We've started packing to move to our new apartment. Back to Westfield. Beautiful, lively Westfield. THE place for young families. The town I lived in my bachelorette apartment for 7 years, kissing frog after frog after frog...but loving every minute of it. Then the town where we had our first great apartment, newly engaged. And then still the town we had our first child in. Noah's only home. We moved out of Westfield as soon as we found another apartment- 8 weeks after Noah died. I still have trouble driving past the park. The Trader Joe's. The macaroni and cheese place. The "everything". But this happy and happily imperfect apartment fell at our feet and it just felt right. We're moving back to where I roamed the streets with my son. Where he made friends with everyone who passed his stroller. We he reached out his hand to every doggie we passed. And to every prettty little girl...The town where he once yelled up at the big clock attached to the side of a downtown building ..."COCK!" . He hadn't mastered the letter "L" yet.

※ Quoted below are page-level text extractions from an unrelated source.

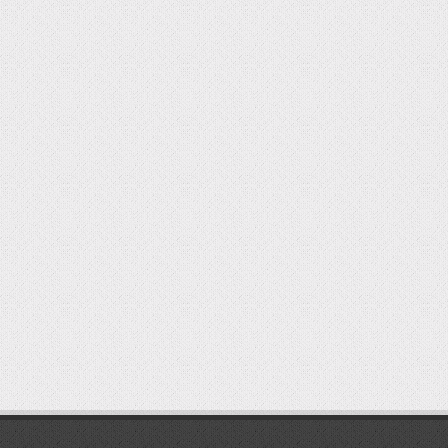
мостбет кг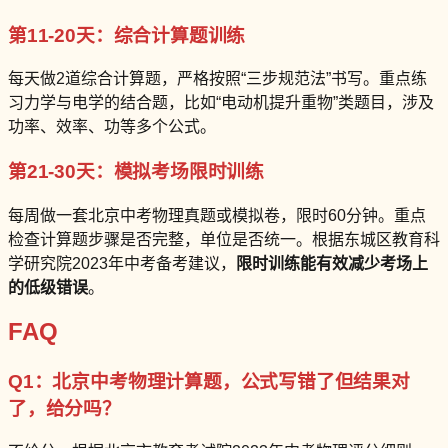
第11-20天：综合计算题训练
每天做2道综合计算题，严格按照“三步规范法”书写。重点练
习力学与电学的结合题，比如“电动机提升重物”类题目，涉及
功率、效率、功等多个公式。
第21-30天：模拟考场限时训练
每周做一套北京中考物理真题或模拟卷，限时60分钟。重点
检查计算题步骤是否完整，单位是否统一。根据东城区教育科
学研究院2023年中考备考建议，
限时训练能有效减少考场上
的低级错误
。
FAQ
Q1：北京中考物理计算题，公式写错了但结果对
了，给分吗？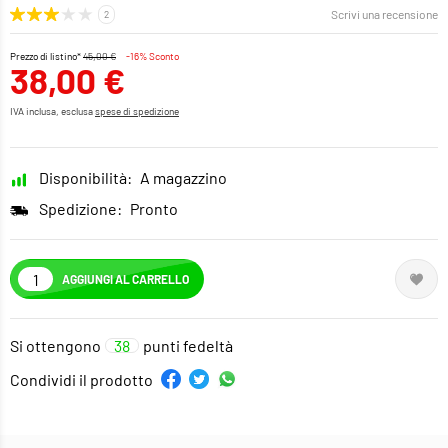
Scrivi una recensione
Prezzo di listino*
45,00 €
-16% Sconto
38,00 €
IVA inclusa, esclusa
spese di spedizione
Disponibilità:
A magazzino
Spedizione:
Pronto
AGGIUNGI AL CARRELLO
Si ottengono
38
punti fedeltà
Condividi il prodotto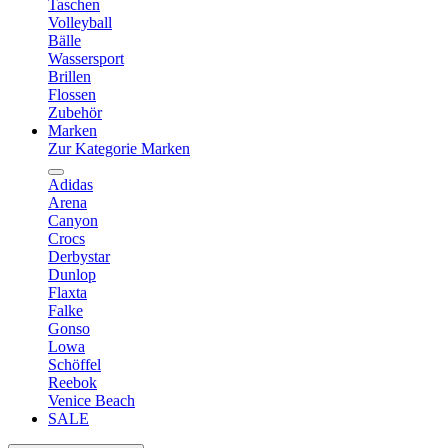
Taschen
Volleyball
Bälle
Wassersport
Brillen
Flossen
Zubehör
Marken
Zur Kategorie Marken
Adidas
Arena
Canyon
Crocs
Derbystar
Dunlop
Flaxta
Falke
Gonso
Lowa
Schöffel
Reebok
Venice Beach
SALE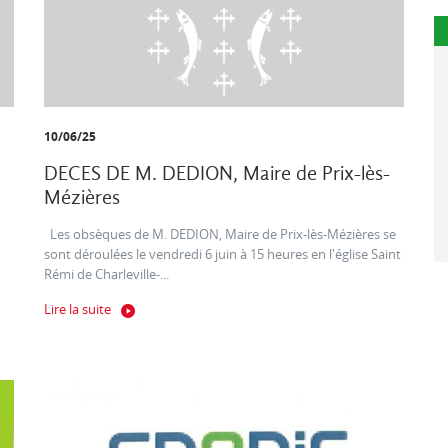
10/06/25
DECES DE M. DEDION, Maire de Prix-lès-
Mézières
Les obsèques de M. DEDION, Maire de Prix-lès-Mézières se
sont déroulées le vendredi 6 juin à 15 heures en l'église Saint
Rémi de Charleville-...
Lire la suite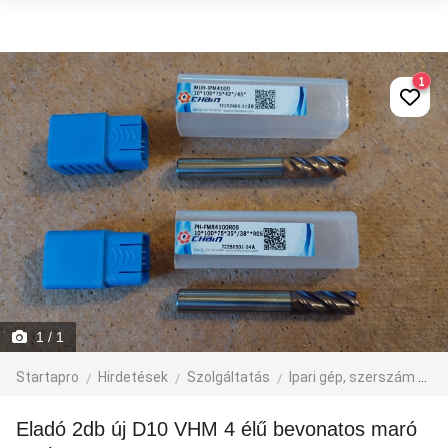
1
1
/ 1
Startapro
Hirdetések
Szolgáltatás
Ipari gép, szerszám
eg
Eladó 2db új D10 VHM 4 élű bevonatos maró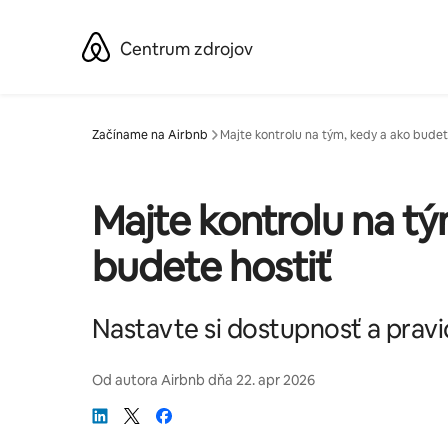
Preskočiť
na
Centrum zdrojov
obsah.
Začíname na Airbnb
Majte kontrolu na tým, kedy a ako budet
Majte kontrolu na tý
budete hostiť
Nastavte si dostupnosť a pravi
Od autora
Airbnb
dňa
22. apr 2026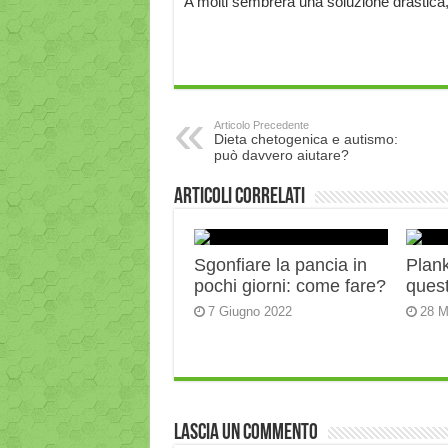
A molti sembrerà una soluzione drastica
Articolo Precedente
Dieta chetogenica e autismo:
può davvero aiutare?
Articoli correlati
Sgonfiare la pancia in
Plank:
pochi giorni: come fare?
quest
7 Giugno 2022
28 M
Lascia un commento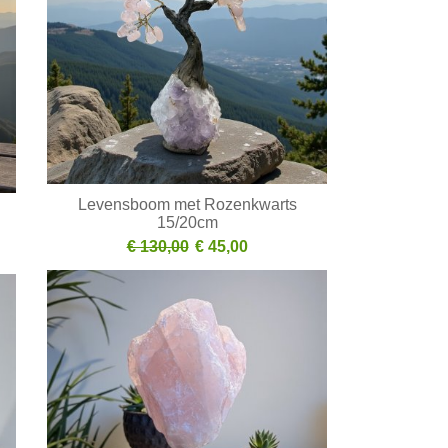
Levensboom met Rozenkwarts
15/20cm
€ 130,00
€ 45,00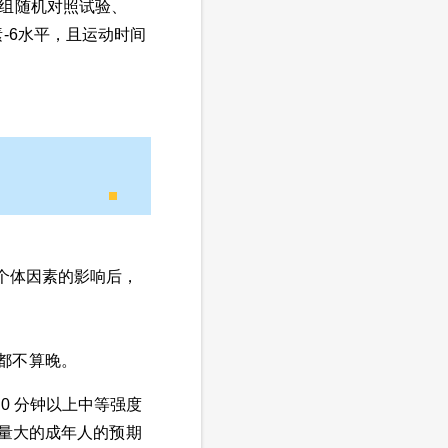
4组随机对照试验、
-6水平，且运动时间
等个体因素的影响后，
都不算晚。
0 分钟以上中等强度
动量大的成年人的预期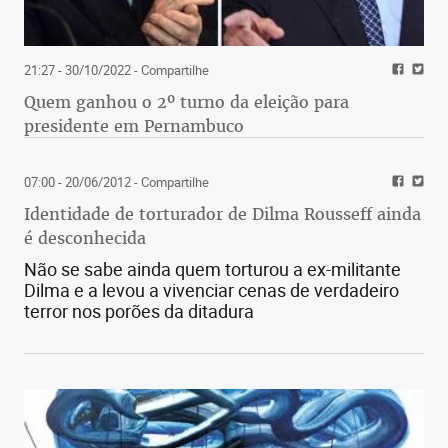
21:27 - 30/10/2022
- Compartilhe
Quem ganhou o 2º turno da eleição para
presidente em Pernambuco
07:00 - 20/06/2012
- Compartilhe
Identidade de torturador de Dilma Rousseff ainda
é desconhecida
Não se sabe ainda quem torturou a ex-militante
Dilma e a levou a vivenciar cenas de verdadeiro
terror nos porões da ditadura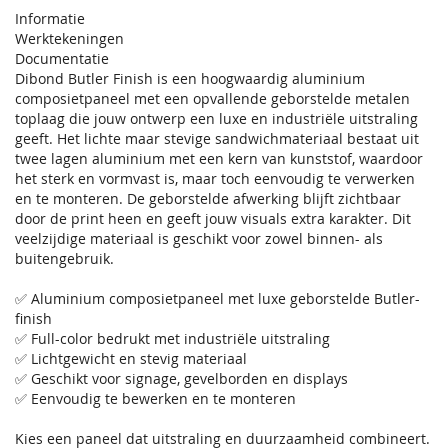
Informatie
Werktekeningen
Documentatie
Dibond Butler Finish is een hoogwaardig aluminium
composietpaneel met een opvallende geborstelde metalen
toplaag die jouw ontwerp een luxe en industriële uitstraling
geeft. Het lichte maar stevige sandwichmateriaal bestaat uit
twee lagen aluminium met een kern van kunststof, waardoor
het sterk en vormvast is, maar toch eenvoudig te verwerken
en te monteren. De geborstelde afwerking blijft zichtbaar
door de print heen en geeft jouw visuals extra karakter. Dit
veelzijdige materiaal is geschikt voor zowel binnen- als
buitengebruik.
✅ Aluminium composietpaneel met luxe geborstelde Butler-
finish
✅ Full-color bedrukt met industriële uitstraling
✅ Lichtgewicht en stevig materiaal
✅ Geschikt voor signage, gevelborden en displays
✅ Eenvoudig te bewerken en te monteren
Kies een paneel dat uitstraling en duurzaamheid combineert.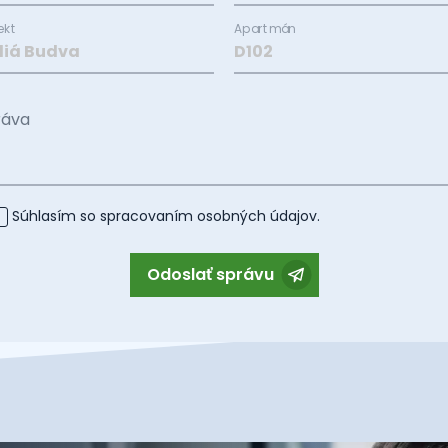
ekt
Apartmán
ráva
Súhlasím so spracovaním
osobných údajov
.
Odoslať správu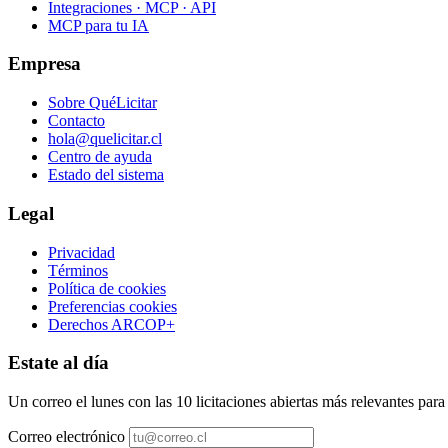
Integraciones · MCP · API
MCP para tu IA
Empresa
Sobre QuéLicitar
Contacto
hola@quelicitar.cl
Centro de ayuda
Estado del sistema
Legal
Privacidad
Términos
Política de cookies
Preferencias cookies
Derechos ARCOP+
Estate al día
Un correo el lunes con las 10 licitaciones abiertas más relevantes par
Correo electrónico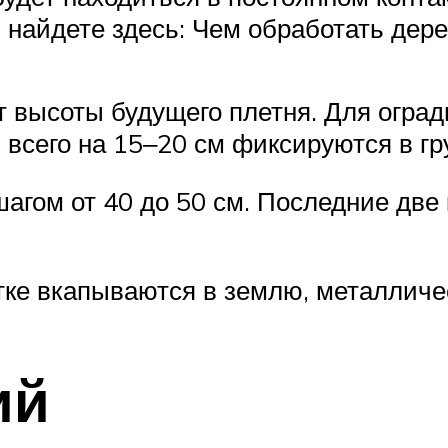
 найдете здесь: Чем обработать дер
 высоты будущего плетня. Для ограды
 всего на 15‒20 см фиксируются в гр
гом от 40 до 50 см. Последние две 
тке вкапываются в землю, металличе
ий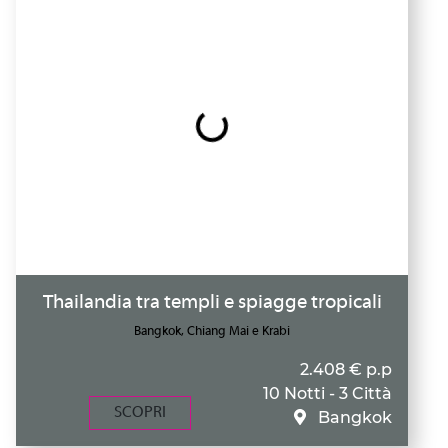
Thailandia tra templi e spiagge tropicali
Bangkok, Chiang Mai e Krabi
2.408 € p.p
10 Notti - 3 Città
SCOPRI
Bangkok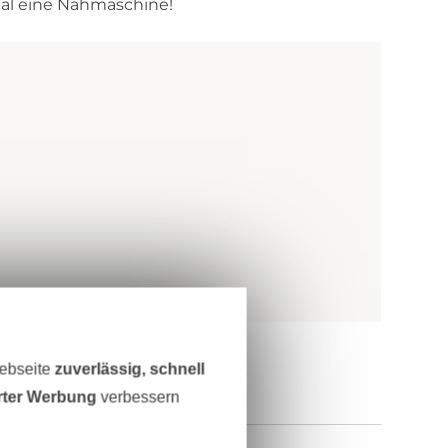
mal eine Nähmaschine!
Webseite
zuverlässig, schnell
erter Werbung
verbessern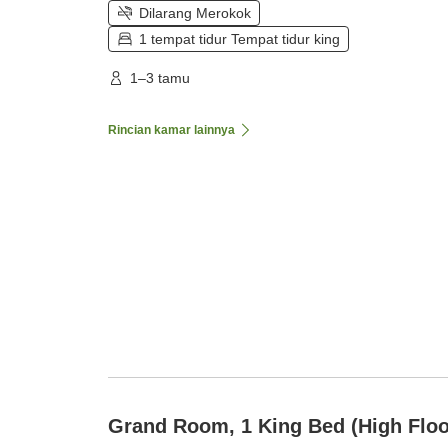
Dilarang Merokok
1 tempat tidur Tempat tidur king
1–3 tamu
Rincian kamar lainnya
Grand Room, 1 King Bed (High Floo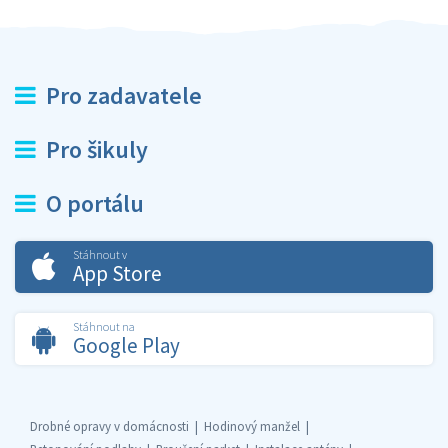
Pro zadavatele
Pro šikuly
O portálu
Stáhnout v
App Store
Stáhnout na
Google Play
Drobné opravy v domácnosti
Hodinový manžel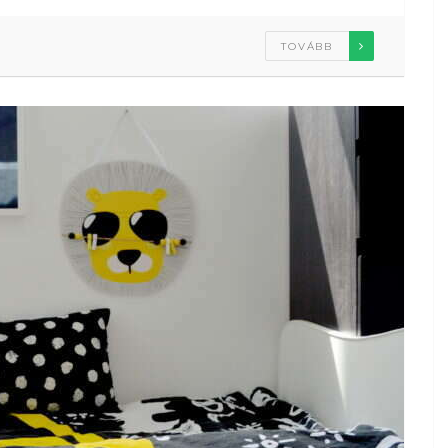
TOVÁBB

So I was going through bookshelves and found spiral notebooks. I flip through the pages mostly finding random "to do" lists...but I just found something that threw me back in time. It was a formula schedule for a babysitter. Most likely Cousin Kayla since we really didn't leave him with anyone else. On the bottom of the page it says:
STUFF HE LIKES:
-eating his fist
-the fan in his bedroom
-laying in his jungle
-staring at girls
It may me smile. It made me cry. I'm enbracing the fact that its easier to find a treasure like this than it would've been 6 months ago. But I guess it depends on the day-maybe even on the moment.
Tuesday, May 8, 2012
I used to love to sit at Barnes and Noble and read magazines...for hours. For a long time after Noah died, it all seemed so trivial. Not just the magazines-just everything. Last year for the annivesary of Noah's death ( all the parents in our club mark their days) we went to a place called Adamstown PA. It's subtitle is "The Antique Capitol of the World". I usually love all that but this was torturous. Surrounded by stuff...just stuff. I didn't care about stuff anymore. I hated stuff. Why was stuff still here and Noah wasn't? It's getting easier a bit. I'm making peace with the stuff that is here vs. my son who is not. The whole process seems to be in the stage called "meeting in the middle". My inner sad and my outer happy...I want my inner and outer to meet up for a cup of coffee, a cookie...maybe even share a turkey sandwich.